Guest story – Jessie
I still miss her. She’s been gone a long time now. I miss her silly grin, her soulful eyes, the way she looked at me, asking for approval, the – “Did I do that right, were you impressed?” – sort of look, while holding out her paw for confirmation, the way sheepdogs do.
We used to run and play together when I was a kid, chasing after the sheep and dodging the Alpacas until Mum called us in.
The day came when I had to leave the farm to study at Cambridge. While I was away, Jessie met a fox and they mated, resulting in four strangely-coloured sheep dogs with pointed ears and bushy tails. She presented them, grinning as usual, on my end of term return.
The years passed and a week after my twentieth-third birthday I came home late due to the storm, which came as a surprise in the afternoon. The thunder and lightning had scattered the sheep far and wide. After rounding up the last of the stragglers with Jessica, Johnny, Julio, and Jolie, Jessie’s and the fox’s offspring, we herded the sheep into the barn and I sent the dogs to their kennels, but I had to move on, as Mum had telephoned Jennifer and she came and told me before I could unsaddle my horse.
I rode over on Aries, and as soon as I entered the old farmhouse I knew why I had been summoned, and Dad confirmed it by saying, “She’s been waiting for you,” I saw by his expression it was about Jessie and as I entered the room I sensed her joy at seeing me.
I can still remember her lying there on her side on her tattered old blanket.
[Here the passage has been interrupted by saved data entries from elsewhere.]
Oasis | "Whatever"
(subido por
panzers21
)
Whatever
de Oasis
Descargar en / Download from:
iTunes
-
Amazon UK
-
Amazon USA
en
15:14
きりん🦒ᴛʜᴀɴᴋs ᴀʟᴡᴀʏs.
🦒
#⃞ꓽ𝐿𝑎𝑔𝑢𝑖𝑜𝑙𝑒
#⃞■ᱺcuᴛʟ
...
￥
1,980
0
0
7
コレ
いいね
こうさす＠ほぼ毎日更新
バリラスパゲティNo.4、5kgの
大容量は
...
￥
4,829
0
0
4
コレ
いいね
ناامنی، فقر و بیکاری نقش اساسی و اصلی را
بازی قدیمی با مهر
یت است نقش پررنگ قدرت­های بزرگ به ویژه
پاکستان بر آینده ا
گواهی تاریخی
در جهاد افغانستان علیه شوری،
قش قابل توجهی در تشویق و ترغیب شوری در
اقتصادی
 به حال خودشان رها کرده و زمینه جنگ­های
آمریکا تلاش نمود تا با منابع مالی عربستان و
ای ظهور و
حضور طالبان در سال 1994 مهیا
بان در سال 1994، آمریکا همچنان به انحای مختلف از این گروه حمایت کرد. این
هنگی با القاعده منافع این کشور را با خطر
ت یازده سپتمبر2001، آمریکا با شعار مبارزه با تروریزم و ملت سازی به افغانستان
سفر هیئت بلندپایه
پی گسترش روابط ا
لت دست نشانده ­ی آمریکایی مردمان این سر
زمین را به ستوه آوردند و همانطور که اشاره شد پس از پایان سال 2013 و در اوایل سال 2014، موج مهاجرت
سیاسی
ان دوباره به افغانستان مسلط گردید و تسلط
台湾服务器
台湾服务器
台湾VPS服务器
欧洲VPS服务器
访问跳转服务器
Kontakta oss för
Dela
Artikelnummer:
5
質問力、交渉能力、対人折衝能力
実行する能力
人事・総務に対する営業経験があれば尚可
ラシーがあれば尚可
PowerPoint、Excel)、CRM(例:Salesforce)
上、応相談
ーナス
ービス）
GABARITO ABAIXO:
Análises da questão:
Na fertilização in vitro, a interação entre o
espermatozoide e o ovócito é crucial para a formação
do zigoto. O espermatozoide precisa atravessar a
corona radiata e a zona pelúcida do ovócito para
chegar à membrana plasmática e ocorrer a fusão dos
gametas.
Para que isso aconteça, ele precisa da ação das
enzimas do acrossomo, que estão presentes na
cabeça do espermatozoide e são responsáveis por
I realized she had been awaiting my return. I knelt beside her, and she raised her head a little and looked at me. She held out her paw in her usual manner and I took it.
I sensed her pleasure at this then she laid her head down and closed her eyes for the last time.
We laid her to rest the next day in a pine box beneath the apple tree. Dad laid a stone over her grave; “Beloved Jessie” was inscribed there. He told me he had chiselled it out himself a while ago.
Her mate, the fox came the next evening, old and tired-looking, walking slowly past us as we sat on the veranda. He went straight to her grave and lay down beside it. I walked over to him and he turned his head towards me. I stroked his grey-flecked fur and scratched him gently behind the ears. Then he laid his head on his paws and like Jessie, closed his eyes for the last time.
Now there are two graves, one beside the other. The second one has a headstone too, “Beloved Ferdinand”, as we decided, after all that time, to name him.
***
William-Stephen Taylor,
Born in Manchester England on the 13.03.1944, I live in Germany and I love to write. I’ve had nothing published yet but I’m still trying.
Something Wicked is a nice guest story, have u read it?










I t was indeed a very touching story, and it brought memories of our dog Cookie who too passed away some years back while she was just 3 and half years old. Dogs love so unconditionally.
William,
Its a beautiful, simple and touching piece of writing. Hope to see more.